▶ _Exercise objective_: Copy each line of the records that includes "Heart".

[Saved entries]
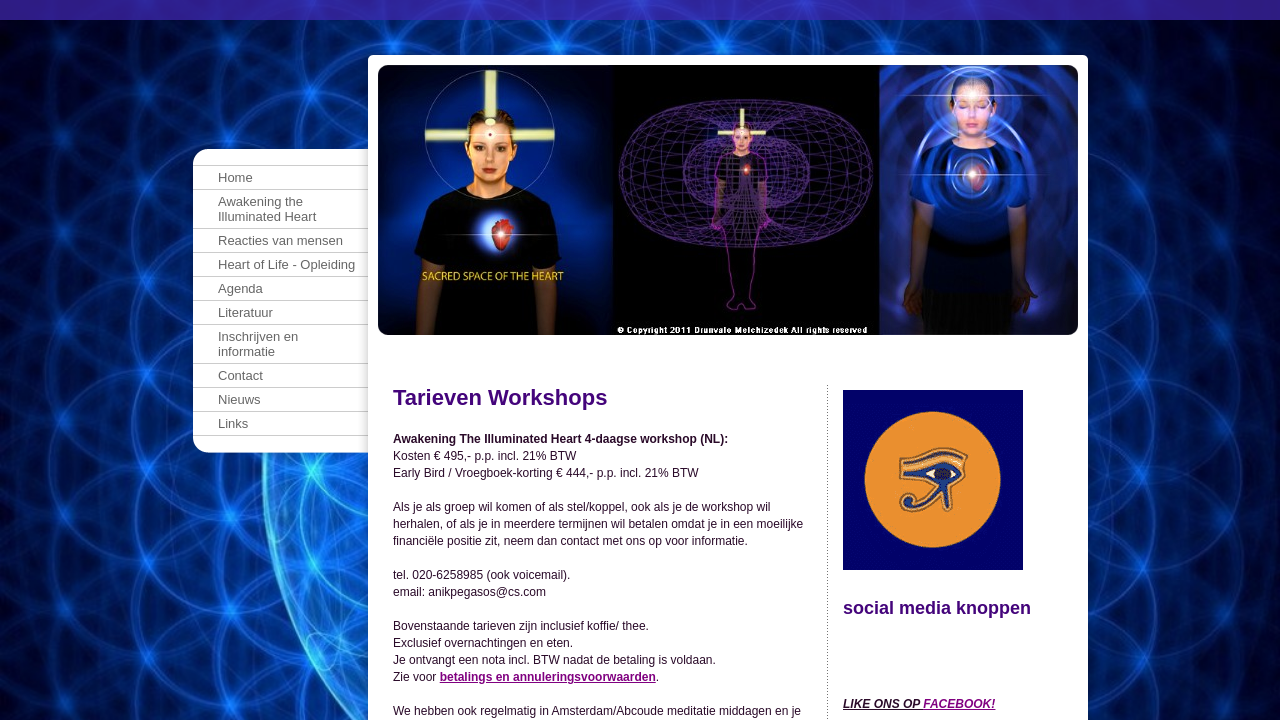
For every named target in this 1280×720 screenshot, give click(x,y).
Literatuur (245, 312)
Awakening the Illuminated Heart (267, 209)
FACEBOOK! (959, 704)
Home (235, 177)
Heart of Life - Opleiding (286, 264)
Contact (240, 375)
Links (233, 423)
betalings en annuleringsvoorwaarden (548, 677)
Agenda (240, 288)
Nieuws (239, 399)
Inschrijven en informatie (258, 344)
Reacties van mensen (280, 240)
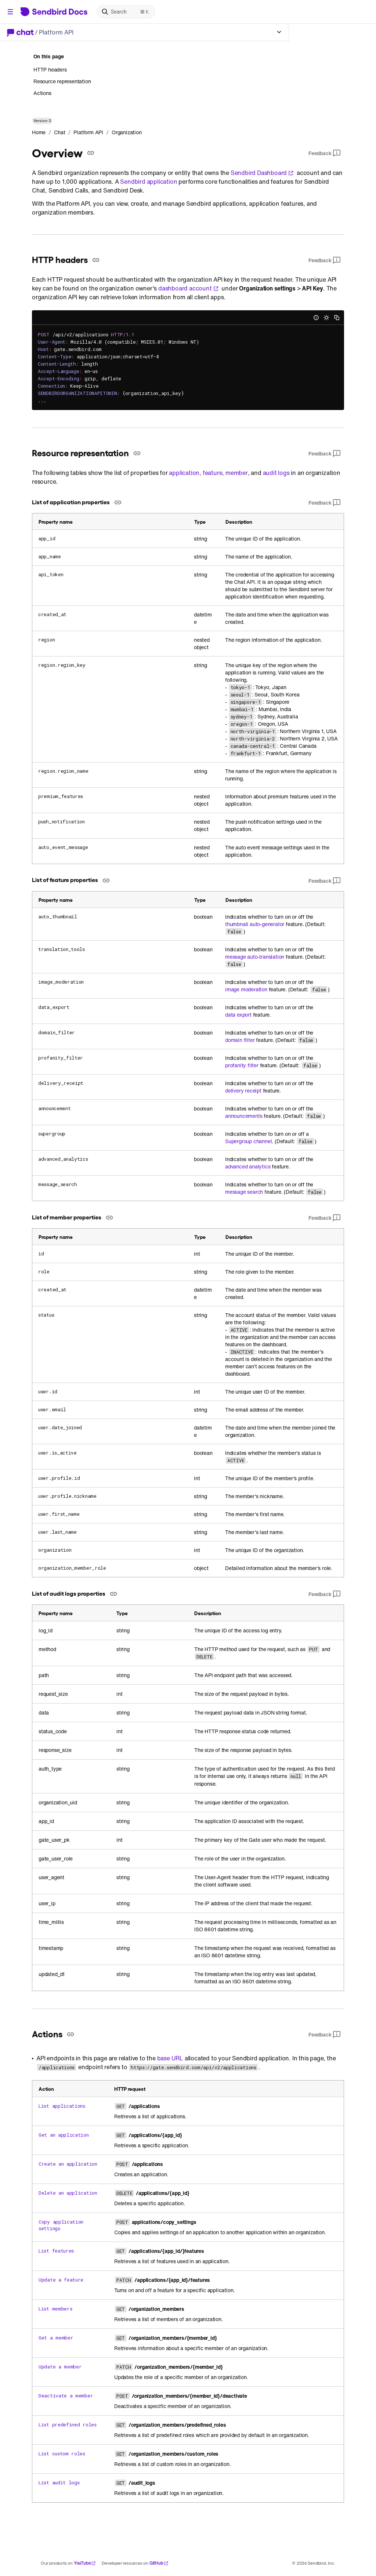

▶ _Response area_:
Awakening the Illuminated Heart (267, 209)
Heart of Life - Opleiding (286, 264)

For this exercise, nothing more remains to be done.